Anti-union activity is pervasive among many employers, even as union-organizing is largely protected under law. Seven Days recently reported on efforts by Healthy Living in South Burlington, Williston and Saratoga Springs, New York to oppose their employees’ union-organizing efforts by engaging Sparta Solutions and Downs Rachlin Martin (DRM).
Perhaps, the best indicator of a productive society is the size of its “middle class” as measured against those in poverty and the top 1%. A common if little used metric for this is the “Gini index,” which compiles real income and distribution data to determine income and wealth inequality.

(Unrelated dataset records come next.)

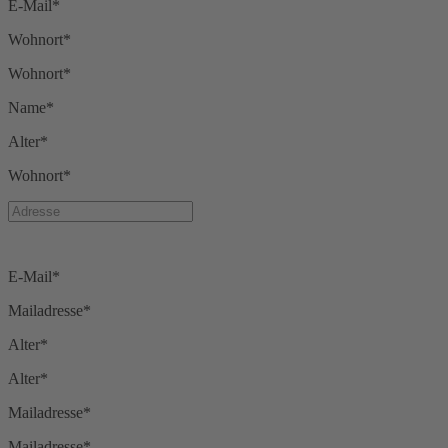
E-Mail*
Wohnort*
Wohnort*
Name*
Alter*
Wohnort*
E-Mail*
Mailadresse*
Alter*
Alter*
Mailadresse*
Mailadresse*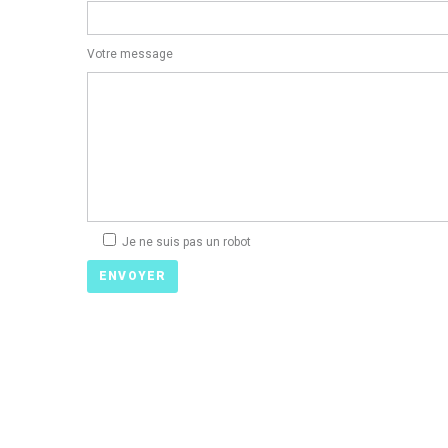
Votre message
Je ne suis pas un robot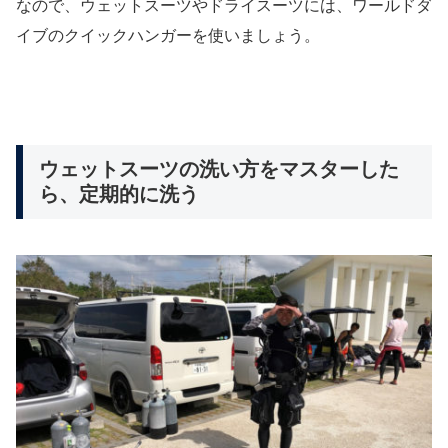
なので、ウェットスーツやドライスーツには、ワールドダ
イブのクイックハンガーを使いましょう。
ウェットスーツの洗い方をマスターした
ら、定期的に洗う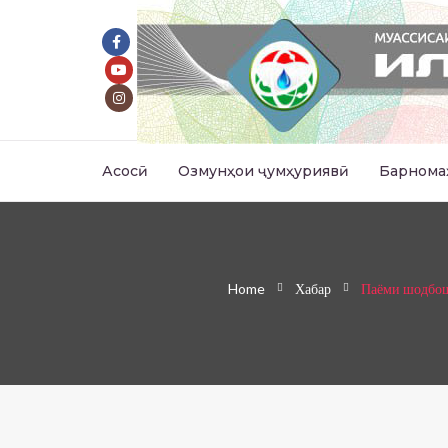
Асосӣ
Озмунҳои ҷумҳуриявӣ
Барнома
Home
Хабар
Паёми шодбош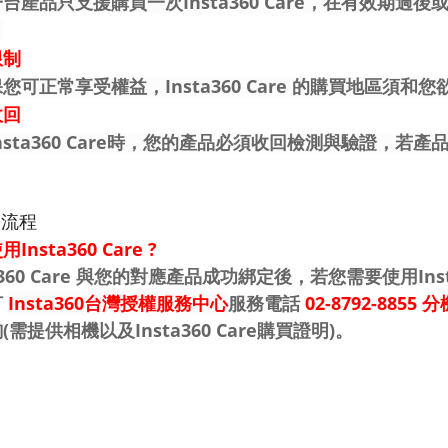
台產品只支援購買一次Insta360 Care，在有效期
。
限制
您可正常享受權益，Insta360 Care 的購買地區須
收回
nsta360 Care時，您的產品必須收回檢測與驗證，若產品遺
務流程
Insta360 Care ?
ta360 Care 與您的對應產品成功綁定後，若您需要使用Ins
打
Insta360台灣授權服務中心
服務電話
02-8792-8855 分
(需提供相機以及Insta360 Care購買證明)。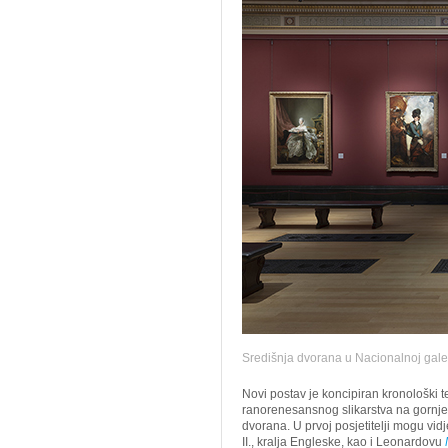
Središnja dvorana u Nacionalnoj galer
Novi postav je koncipiran kronološki
ranorenesansnog slikarstva na gornjem
dvorana. U prvoj posjetitelji mogu vidj
II., kralja Engleske, kao i Leonardovu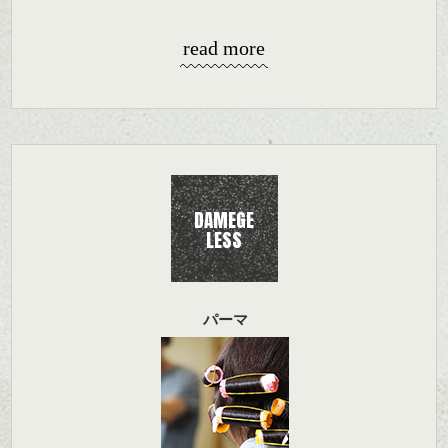
read more
DAMEGE
LESS
パーマ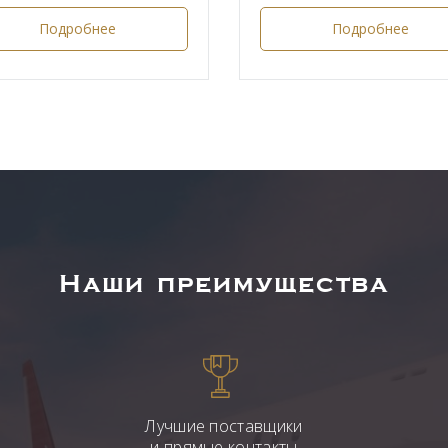
Подробнее
Подробнее
Наши преимущества
Лучшие поставщики
и прямые контакты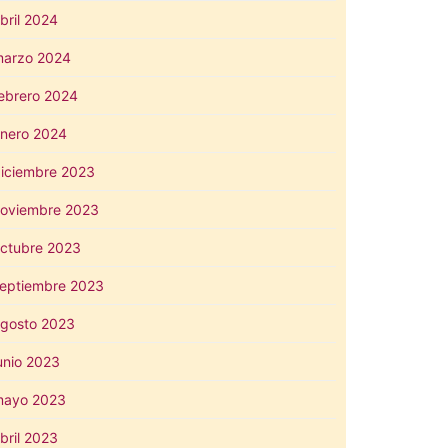
bril 2024
arzo 2024
ebrero 2024
nero 2024
iciembre 2023
oviembre 2023
ctubre 2023
eptiembre 2023
gosto 2023
unio 2023
mayo 2023
bril 2023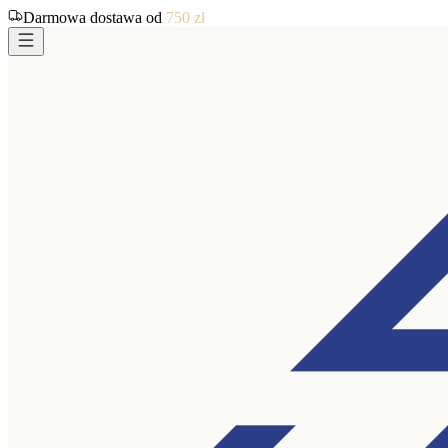
Darmowa dostawa od
750
zł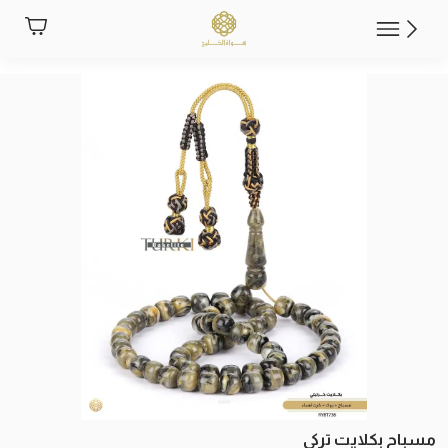
مسباح بكلايت تركي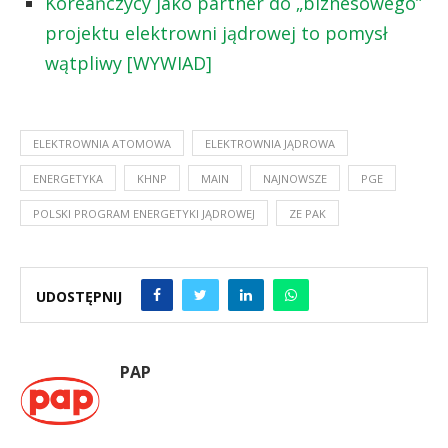
Koreańczycy jako partner do „biznesowego”
projektu elektrowni jądrowej to pomysł
wątpliwy [WYWIAD]
ELEKTROWNIA ATOMOWA
ELEKTROWNIA JĄDROWA
ENERGETYKA
KHNP
MAIN
NAJNOWSZE
PGE
POLSKI PROGRAM ENERGETYKI JĄDROWEJ
ZE PAK
UDOSTĘPNIJ
PAP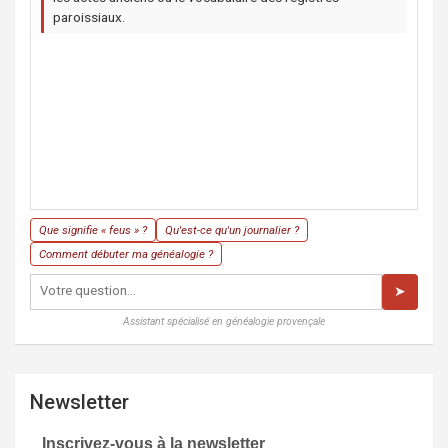
paroissiaux.
Que signifie « feus » ?
Qu'est-ce qu'un journalier ?
Comment débuter ma généalogie ?
➤
Assistant spécialisé en généalogie provençale
Newsletter
Inscrivez-vous à la newsletter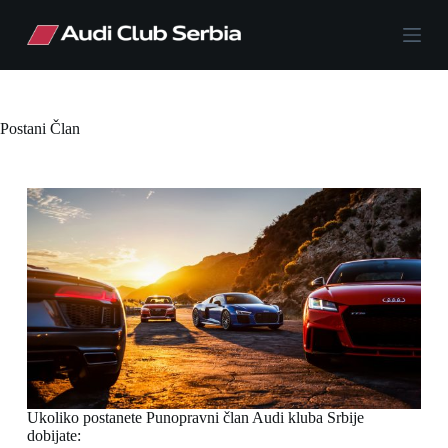
S
k
i
p
t
o
c
Postani Član
o
n
t
e
n
t
Ukoliko postanete Punopravni član Audi kluba Srbije
dobijate: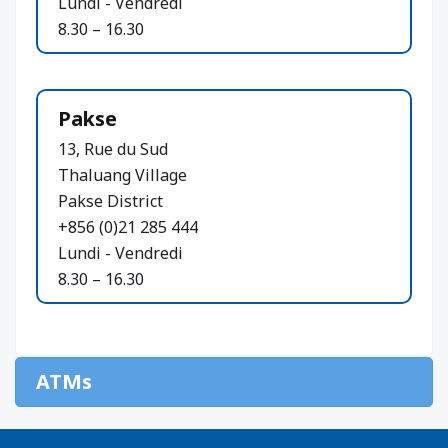
Lundi - Vendredi
8.30 – 16.30
Pakse
13, Rue du Sud
Thaluang Village
Pakse District
+856 (0)21 285 444
Lundi - Vendredi
8.30 – 16.30
ATMs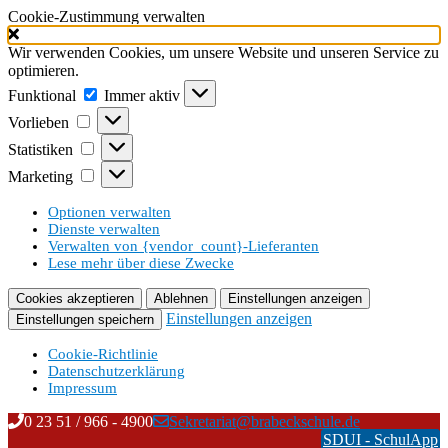
Cookie-Zustimmung verwalten
Wir verwenden Cookies, um unsere Website und unseren Service zu
optimieren.
Funktional
Funktional
Immer aktiv
Vorlieben
Vorlieben
Statistiken
Statistiken
Marketing
Marketing
Optionen verwalten
Dienste verwalten
Verwalten von {vendor_count}-Lieferanten
Lese mehr über diese Zwecke
Cookies akzeptieren
Ablehnen
Einstellungen anzeigen
Einstellungen anzeigen
Einstellungen speichern
Cookie-Richtlinie
Datenschutzerklärung
Impressum
Zum
Inhalt
Skip
0 23 51 / 966 - 4900
Sekretariat@brabeckschule.de
springen
to
SDUI - SchulApp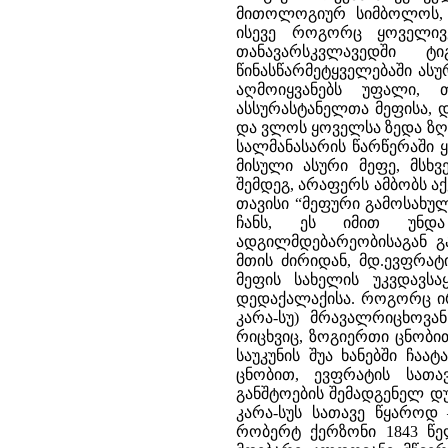
მითოლოგიურ სიმბოლოს, ს
ისევე როგორც ყოველივე
თანავარსკვლავედში 
წინასწარმეტყველებაში ას
აღმოიყვანებს უფალი, 
ასსურასტანელთა მეფისა, დ
და ვლოს ყოველსა ზედა ზღუ
სალმანასარის წარწერაში 
მისული ასური მეფე, მსხვ
შემდეგ, არაფერს ამბობს ა
თავისი “მეფური გამოსახულ
ჩანს, ეს იმით უნდა
ადგილმდებარეობისაგან გ
მთის ძირიდან, მდ.ევფრატ
მეფის სახელის უკვდავსა
დედაქალაქისა. როგორც ირ
კარა-სუ) მრავალრიცხოვ
რიცხვიც, ზოგიერთი ცნობით
საუკუნის შუა ხანებში ჩაა
ცნობით, ევფრატის სათ
განშტოების შემადგენელ დუ
კარა-სუს სათავე წყაროდ 
რობერტ ქერზონი 1843 წე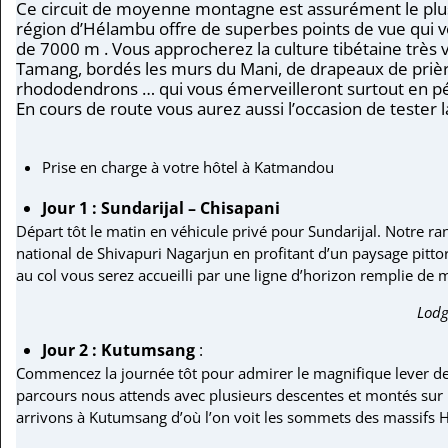
Ce circuit de moyenne montagne est assurément le plus a
région d’Hélambu offre de superbes points de vue qui 
de 7000 m . Vous approcherez la culture tibétaine très v
Tamang, bordés les murs du Mani, de drapeaux de prièr
rhododendrons … qui vous émerveilleront surtout en péri
En cours de route vous aurez aussi l’occasion de tester l
Prise en charge à votre hôtel à Katmandou
Jour 1 : Sundarijal – Chisapani
Départ tôt le matin en véhicule privé pour Sundarijal. Notre 
national de Shivapuri Nagarjun en profitant d’un paysage pittoresq
au col vous serez accueilli par une ligne d’horizon remplie de
Lodg
Jour 2 : Kutumsang
:
Commencez la journée tôt pour admirer le magnifique lever de 
parcours nous attends avec plusieurs descentes et montés sur les
arrivons à Kutumsang d’où l’on voit les sommets des massifs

According to Forbes, between 1970 and 2021, “the share of U.S. aggregate income earned by the middle class shrank from formerly 62% to just 42%.” At the same time, aggregate earnings in the high-income group increased from 29% to 50%.
Meanwhile, the number of billionaires grew 50% from 2017 to 2025. The NY Times reports, “The top 1 percent of American households, which have a minimum net worth of $11.1 million, now collectively own about $25.6 trillion worth of stocks and mutual funds, the same amount as the remaining 99 percent of the country, according to the Federal Reserve.”
When it comes to the average earner, perhaps the key metric for the wellbeing of workers is how many are represented by unions. The state-by-state number varies widely from 24.8% in Hawaii and 21.3% in New York to 2.5% in North Carolina and 2.3% in South Dakota.
The “Golden Age” for the American middle class came right after World War II during the Eisenhower era. By 1960, the majority of American families lived in houses they owned. The ‘50s and ‘60s also saw a huge growth in the American trade union movement. In 1982 there were only 13 billionaires. As of December 2025, there are over 900.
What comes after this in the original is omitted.